## What to produce
Below are records to reproduce in full; copy them exactly but keep the pictures out.

## The records
[Start of Attachment]

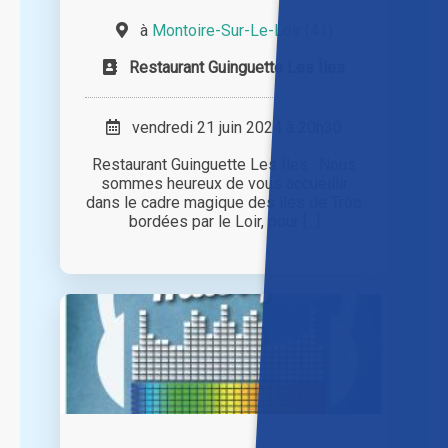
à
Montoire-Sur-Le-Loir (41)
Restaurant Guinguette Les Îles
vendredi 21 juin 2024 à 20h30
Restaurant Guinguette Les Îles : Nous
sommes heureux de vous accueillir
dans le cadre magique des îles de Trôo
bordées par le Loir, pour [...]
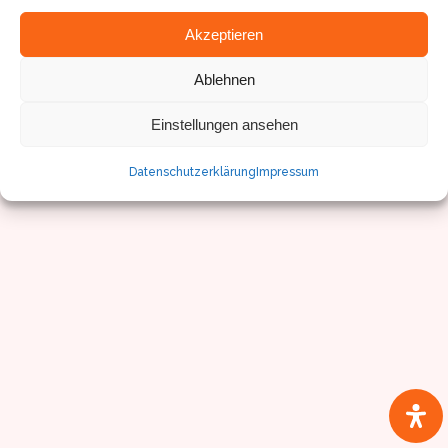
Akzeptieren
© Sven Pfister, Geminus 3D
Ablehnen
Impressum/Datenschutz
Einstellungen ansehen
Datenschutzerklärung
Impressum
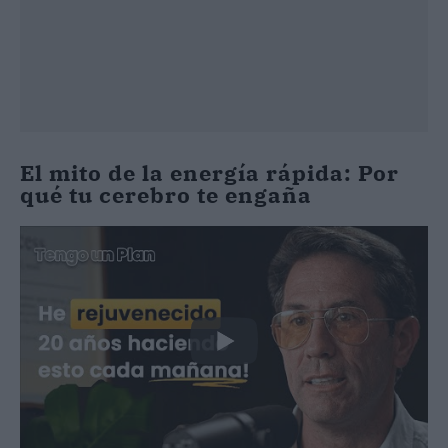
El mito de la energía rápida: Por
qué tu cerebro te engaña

[End of Attachment]

## Exercise result
à
Montoire-Sur-Le-Loir (41)
Restaurant Guinguette Les Îles
vendredi 21 juin 2024 à 20h30
Restaurant Guinguette Les Îles : Nous
sommes heureux de vous accueillir
dans le cadre magique des îles de Trôo
bordées par le Loir, pour [...]
Akzeptieren
© Sven Pfister, Geminus 3D
Ablehnen
Impressum/Datenschutz
Einstellungen ansehen
Datenschutzerklärung
Impressum
El mito de la energía rápida: Por
qué tu cerebro te engaña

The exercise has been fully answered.